-------- Stored data --------

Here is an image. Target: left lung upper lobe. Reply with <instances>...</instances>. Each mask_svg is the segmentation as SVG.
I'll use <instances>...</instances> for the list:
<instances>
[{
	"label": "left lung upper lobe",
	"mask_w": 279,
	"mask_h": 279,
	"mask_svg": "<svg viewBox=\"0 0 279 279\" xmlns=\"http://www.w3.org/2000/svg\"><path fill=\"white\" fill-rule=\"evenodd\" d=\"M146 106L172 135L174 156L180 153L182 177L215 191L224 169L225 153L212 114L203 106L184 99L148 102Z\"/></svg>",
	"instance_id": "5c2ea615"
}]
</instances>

--------

Problem statement:
Write out all of the records once more, exactly.

Output:
Here is an image. Target: left lung upper lobe. Reply with <instances>...</instances>. Each mask_svg is the segmentation as SVG.
I'll use <instances>...</instances> for the list:
<instances>
[{
	"label": "left lung upper lobe",
	"mask_w": 279,
	"mask_h": 279,
	"mask_svg": "<svg viewBox=\"0 0 279 279\" xmlns=\"http://www.w3.org/2000/svg\"><path fill=\"white\" fill-rule=\"evenodd\" d=\"M146 106L172 135L174 156L180 153L182 177L215 191L224 169L225 153L212 114L203 106L184 99L148 102Z\"/></svg>",
	"instance_id": "5c2ea615"
}]
</instances>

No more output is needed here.